Une messe dans la cathédrale orthodoxe de Tbilissi. (Photo Flickr/ tamasmatusik)
Une messe dans la cathédrale orthodoxe de Tbilissi.
(Photo Flickr/ tamasmatusik)

La Géorgie s’apprêterait-elle à suivre l’exemple de la Russie de Vladimir Poutine ? Selon le site d’information Eurasianet.org, la petite république caucasienne envisagerait de faire passer une loi interdisant le blasphème. D’ores-et-déjà approuvée par une commission préliminaire le 2 février dernier, elle serait sur le point d’être présentée au parlement.

Dans les faits, la proposition de loi rendrait passible d’une amende de cent laris (36 euros) toute « insulte à des sentiments religieux ». Une contravention qui se verrait multipliée par deux dans le cas d’une offense répétée. La profanation d’un symbole religieux serait quant à elle passible d’une amende de 1000 laris. Des sommes importantes dans un pays où le salaire mensuel moyen est d’environ 818 latis (un peu moins de 300 euros).

Les nombreux opposants à cette loi s’inquiètent des conséquences que pourrait avoir un tel texte sur la liberté d’expression. Comme le précise le Guardian, la loi pourrait très facilement être utilisée à l’encontre de toute organisation qui s’éloignerait de la ligne officielle de l’Église.

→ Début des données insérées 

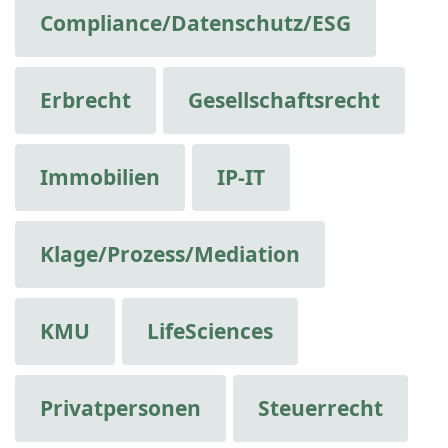
Compliance/Datenschutz/ESG
Erbrecht
Gesellschaftsrecht
Immobilien
IP-IT
Klage/Prozess/Mediation
KMU
LifeSciences
Privatpersonen
Steuerrecht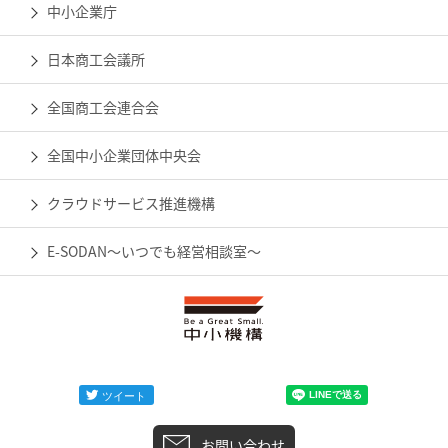
中小企業庁
日本商工会議所
全国商工会連合会
全国中小企業団体中央会
クラウドサービス推進機構
E-SODAN～いつでも経営相談室～
お問い合わせ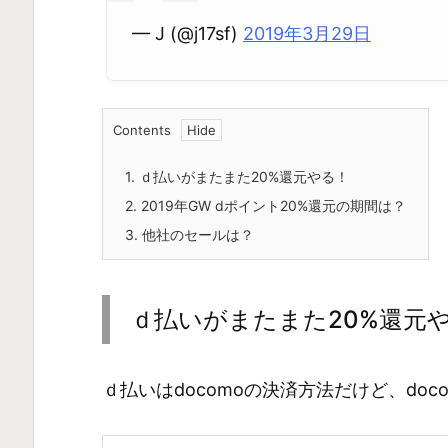
— J (@j17sf)
2019年3月29日
Contents
1.
ｄ払いがまたまた20%還元やる！
2.
2019年GW dポイント20%還元の期間は？
3.
他社のセールは？
ｄ払いがまたまた20%還元
ｄ払いはdocomoの決済方法だけど、do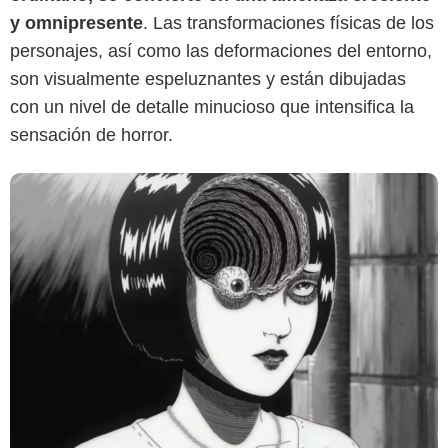
y omnipresente
. Las transformaciones físicas de los
personajes, así como las deformaciones del entorno,
son visualmente espeluznantes y están dibujadas
con un nivel de detalle minucioso que intensifica la
sensación de horror.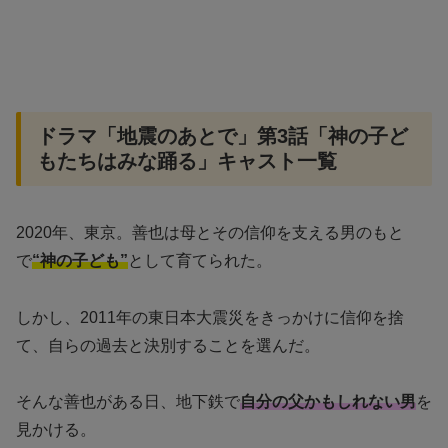
ドラマ「地震のあとで」第3話「神の子ど
もたちはみな踊る」キャスト一覧
2020年、東京。善也は母とその信仰を支える男のもと
で
“神の子ども”
として育てられた。
しかし、2011年の東日本大震災をきっかけに信仰を捨
て、自らの過去と決別することを選んだ。
そんな善也がある日、地下鉄で
自分の父かもしれない男
を
見かける。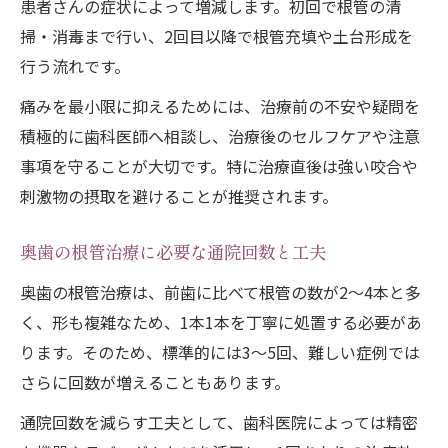
患者さんの症状によって増減します。初回で根管の清
掃・消毒まで行い、2回目以降で根管充填や土台形成を
行う流れです。
痛みを最小限に抑えるためには、治療前の不安や疑問を
積極的に歯科医師へ相談し、治療後のセルフケアや注意
事項を守ることが大切です。特に治療直後は強い咬合や
刺激物の摂取を避けることが推奨されます。
奥歯の根管治療に必要な通院回数と工夫
奥歯の根管治療は、前歯に比べて根管の数が2〜4本と多
く、形も複雑なため、1本1本を丁寧に処置する必要があ
ります。そのため、標準的には3〜5回、難しい症例では
さらに回数が増えることもあります。
通院回数を減らす工夫として、歯科医院によっては精密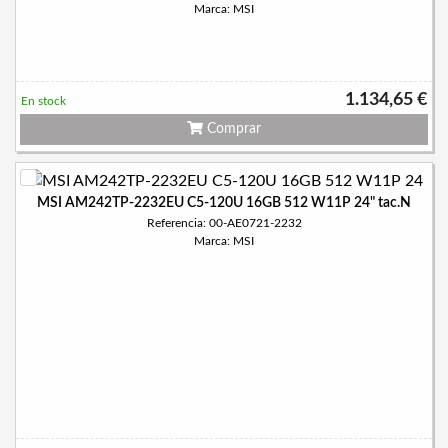
Marca: MSI
1.134,65 €
En stock
Comprar
MSI AM242TP-2232EU C5-120U 16GB 512 W11P 24" tac.N
Referencia: 00-AE0721-2232
Marca: MSI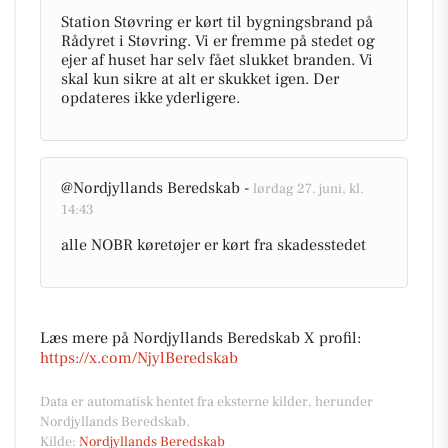
Station Støvring er kørt til bygningsbrand på
Rådyret i Støvring. Vi er fremme på stedet og
ejer af huset har selv fået slukket branden. Vi
skal kun sikre at alt er skukket igen. Der
opdateres ikke yderligere.
@Nordjyllands Beredskab -
lørdag 27. juni, kl.
14:43
alle NOBR køretøjer er kørt fra skadesstedet
Læs mere på Nordjyllands Beredskab X profil:
https://x.com/NjylBeredskab
Data er automatisk hentet fra eksterne kilder, herunder
Nordjyllands Beredskab.
Kilde:
Nordjyllands Beredskab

Les partisans de la proposition de loi avancent quant à eux que son adoption bénéficierait à l’ensemble des groupes religieux du pays. Des propos loin de convaincre Rusudan Gotsiridze, un évêque de l’église baptiste de Géorgie, interrogé par le média géorgien Liberali.ge :

Cette loi ne va pas protéger qui que ce soit, enfin tout du moins pas les minorités. Elle sera sans aucun doute un outil puissant contre la liberté d’expression

Comme le précise le Guardian, il existe malheureusement des précédents dans ce sens. Dans le passé, des congrégations orthodoxes géorgiennes se sont ainsi opposées à l’ouverture de mosquées ou de madrassas dans l’ouest du pays. Pourtant, bien qu’il semblerait que l’Église soit la première à bénéficier d’une telle loi, les autorités géorgiennes insistent sur le fait qu’elle n’est absolument pas derrière cette proposition.

Encore de nos jours, l’Église orthodoxe géorgienne demeure extrêmement populaire dans le petit pays. Et pour cause, elle est bien souvent considérée comme la gardienne historique de l’identité nationale en raison du rôle particulier qu’elle a pu jouer dans l’histoire de la nation géorgienne. Si elle n’est pas officiellement considérée comme religion d’État, elle bénéficie tout de même d’un pacte constitutionnel avec la république qui lui accorde un rôle particulier et garantit son indépendance. Depuis de nombreuses années, son chef, le patriarche Ilia II, y est l’une des personnalités préférées des Géorgiens.